# DMTN-098: Metrics Measurement Framework Design

• Krzysztof Findeisen

Latest Revision: 2019-01-22

# 1   Overview¶

The lsst.verify package provides a framework for characterizing the LSST Science Pipelines through specific metrics, which are configured by the verify_metrics package. However, lsst.verify does not yet specify how to organize the code that measures and stores the metrics. This document proposes an extension of lsst.verify that interacts with the Task framework to make it easy to write new metrics and apply them to the Science Pipelines.

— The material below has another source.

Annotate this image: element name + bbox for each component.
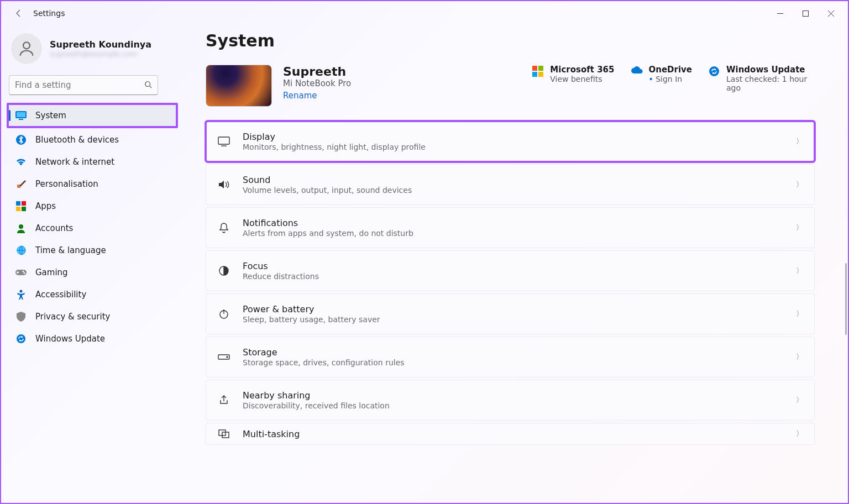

The proposed design, shown below, is similar to the make measurements from output datasets option proposed in DMTN-057. Each metric will have an associated lsst.pipe.base.Task class that is responsible for measuring it based on data previously written to a Butler repository. These tasks will be grouped together for execution, first as plugins to a central metrics-managing task, and later as components of a lsst.pipe.base.Pipeline. The central task or pipeline will handle the details of directing the potentially large number of input datasets to the measurement tasks that analyze them.

This design proposal strives to be consistent with the recommendations on metrics generation and usage provided by DMTN-085, without assuming them more than necessary. However, the design does require that QAWG-REC-34 (“Metric values should have Butler dataIds”) be adopted; otherwise, the output dataset type of the proposed measurement task would be ill-defined.

# 2   Design Goals¶

The goals of this design are based on those presented in DMTN-057. In particular, the system must be easy to extend, must support a variety of metrics, and must be agnostic to how data processing is divided among task instances. It must not add extra configuration requirements to task users who are not interested in metrics, and it must be possible to disable metrics selectively during commissioning and operations.

DMTN-085 makes several recommendations that, if adopted, would impose additional requirements on a measurement creation framework. Specifically:

• QAWG-REC-31 recommends that the computation and aggregation of measurements be separated.
• QAWG-REC-32 recommends that measurements be stored at the finest granularity at which they can be reasonably defined.
• QAWG-REC-34 and QAWG-REC-35 recommend that measurements be Butler datasets with data IDs.
• QAWG-REC-41 recommends that metrics can be submitted to SQuaSH (and, presumably, measured first) from arbitrary execution environments

DMTN-085 Section 4.11.1 also informally proposes that the granularity of a metric be part of its definition, and notes that some metrics may need to be measured during data processing pipeline execution, rather than as a separate step. I note in the appropriate sections how these capabilities can be accommodated.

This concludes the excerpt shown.